Figure 4. Atrazine degradation pathway. Atrazine degradation pathway and the genes involved. Gene AtzA encodes the enzyme atrazine chlorohydrolase, which uses H2O to degrade atrazine into hydroxyatrazine, creating hydrochloric acid as a byproduct; AtzB codes for hydroxydechloroatrazine ethylaminohydrolase, and while converting hydroxyatrazine to N-Isopropyammelide, uses H2O and releases a byproduct, NHC2H5 (Govantes et al., 2010). AtzC is the gene for N-Isopropyammelide isopropyl amidohydrolase; this enzyme uses H2O to change N-Isopropyammelide to cyanuric acid and produces NHC3H7 (Govantes et al., 2010). Cyanuric acid amidohydrolase converts cyanuric acid to biuret using two molecules of H2O, and it creates byproducts of HCO3- and a hydrogen ion (Govantes et al., 2010). Biuret is converted to allophanate by the enzyme 1-Carboxybiurethydrolase, found on gene AtzE, using a molecule of H2O and producing NH3 and a hydrogen ion (Govantes et al., 2010). The enzyme encoded by AtzF, allophanate hydrolase, uses a molecule of H2O and produces two molecules each of ammonia and carbon dioxide (Govantes et al., 2010).

Safety

While the Biosafety Level of our chassis, strain GJ31, is unspecified in previous research and ATCC, nearly all strains of P. putida fall under biosafety level 1 (Espinosa et al., 2023), and strain GJ31 has been used in experimentation beforehand (Kunze et al., 2009). Thus, GJ31 should not pose risks to healthy humans. Since P. putida strain GJ31 is naturally found in soil and water and can metabolize chlorobenzene naturally, the introduction of our bioengineered P. putida is not expected to impact the microbial community.

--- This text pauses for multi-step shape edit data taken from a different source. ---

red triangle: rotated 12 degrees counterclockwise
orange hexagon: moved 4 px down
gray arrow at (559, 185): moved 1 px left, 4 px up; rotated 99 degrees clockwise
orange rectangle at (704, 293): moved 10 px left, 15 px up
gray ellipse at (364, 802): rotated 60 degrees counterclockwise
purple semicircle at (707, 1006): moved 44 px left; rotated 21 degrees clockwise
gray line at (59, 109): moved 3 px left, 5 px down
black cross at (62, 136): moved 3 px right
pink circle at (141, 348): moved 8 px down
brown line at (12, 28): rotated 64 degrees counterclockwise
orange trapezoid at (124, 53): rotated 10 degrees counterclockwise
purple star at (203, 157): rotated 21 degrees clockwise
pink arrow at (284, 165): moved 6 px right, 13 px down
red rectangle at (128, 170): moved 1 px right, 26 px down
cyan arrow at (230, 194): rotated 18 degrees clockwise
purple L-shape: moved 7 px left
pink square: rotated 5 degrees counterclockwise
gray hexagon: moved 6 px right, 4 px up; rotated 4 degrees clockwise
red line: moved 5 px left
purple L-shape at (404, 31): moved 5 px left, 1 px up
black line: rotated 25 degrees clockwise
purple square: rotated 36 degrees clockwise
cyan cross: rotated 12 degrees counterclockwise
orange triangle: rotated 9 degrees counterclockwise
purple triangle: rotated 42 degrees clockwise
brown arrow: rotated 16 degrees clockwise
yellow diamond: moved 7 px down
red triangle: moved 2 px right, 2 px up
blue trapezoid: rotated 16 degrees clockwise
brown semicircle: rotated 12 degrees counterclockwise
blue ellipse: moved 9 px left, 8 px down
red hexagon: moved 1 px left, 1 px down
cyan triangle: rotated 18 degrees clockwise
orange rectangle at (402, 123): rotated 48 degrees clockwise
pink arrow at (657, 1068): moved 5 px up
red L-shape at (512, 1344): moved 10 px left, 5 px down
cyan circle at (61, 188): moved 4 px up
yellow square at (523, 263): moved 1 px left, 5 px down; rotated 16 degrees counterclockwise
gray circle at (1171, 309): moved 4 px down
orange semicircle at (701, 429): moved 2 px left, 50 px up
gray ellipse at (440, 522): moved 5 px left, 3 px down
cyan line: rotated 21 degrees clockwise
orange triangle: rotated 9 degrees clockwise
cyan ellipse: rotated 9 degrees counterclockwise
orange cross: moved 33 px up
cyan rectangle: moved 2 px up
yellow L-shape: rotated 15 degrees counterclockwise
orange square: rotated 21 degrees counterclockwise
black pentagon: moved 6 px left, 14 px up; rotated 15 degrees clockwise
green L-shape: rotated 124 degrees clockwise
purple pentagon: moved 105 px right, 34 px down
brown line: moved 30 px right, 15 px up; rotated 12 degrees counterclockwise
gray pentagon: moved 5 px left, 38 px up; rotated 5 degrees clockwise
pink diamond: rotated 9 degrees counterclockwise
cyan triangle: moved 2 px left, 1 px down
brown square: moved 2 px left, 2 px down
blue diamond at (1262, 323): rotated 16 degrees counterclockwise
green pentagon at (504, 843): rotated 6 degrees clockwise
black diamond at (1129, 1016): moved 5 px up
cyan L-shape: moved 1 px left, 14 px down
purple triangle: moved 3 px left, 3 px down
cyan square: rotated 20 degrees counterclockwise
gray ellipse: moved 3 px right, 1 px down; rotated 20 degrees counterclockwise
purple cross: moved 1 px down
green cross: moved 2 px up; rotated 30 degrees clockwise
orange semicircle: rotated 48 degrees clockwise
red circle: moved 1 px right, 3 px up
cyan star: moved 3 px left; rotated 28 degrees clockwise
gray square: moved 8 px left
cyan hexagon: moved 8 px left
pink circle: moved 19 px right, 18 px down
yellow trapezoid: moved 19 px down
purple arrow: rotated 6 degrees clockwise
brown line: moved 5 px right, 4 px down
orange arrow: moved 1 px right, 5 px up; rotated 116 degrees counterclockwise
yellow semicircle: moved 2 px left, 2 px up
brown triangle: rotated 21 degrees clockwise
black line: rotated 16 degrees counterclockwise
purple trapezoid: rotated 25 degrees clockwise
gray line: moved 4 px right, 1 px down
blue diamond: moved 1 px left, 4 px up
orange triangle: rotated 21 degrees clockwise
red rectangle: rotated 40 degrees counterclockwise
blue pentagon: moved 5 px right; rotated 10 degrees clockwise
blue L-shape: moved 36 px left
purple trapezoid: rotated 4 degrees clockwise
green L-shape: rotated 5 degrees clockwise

This design synthesizes Pseudomonas sp. ADP’s atrazine degradation genes with a backbone to construct the pWRA-1 plasmid. Following pWRA-1 construction, we will transform the plasmid into the chassis, P. putida GJ31, via electroporation. Several safety and ethical considerations include gene pathogenicity to the recipient GJ31, specifically potential cellular component-degrading enzymes and genes that grant survival advantages. To address the risks of pathogenicity introduction, the genes from Pseudomonas sp. ADP will be thoroughly characterized and screened to minimize undesirable influences. We plan to implement bioinformatics tools to predict the constructed polycistronic system’s functionality before transformation and pathogenicity tests to assess changes in chassis survival post-transformation (Naor-Hoffmann et al., 2022).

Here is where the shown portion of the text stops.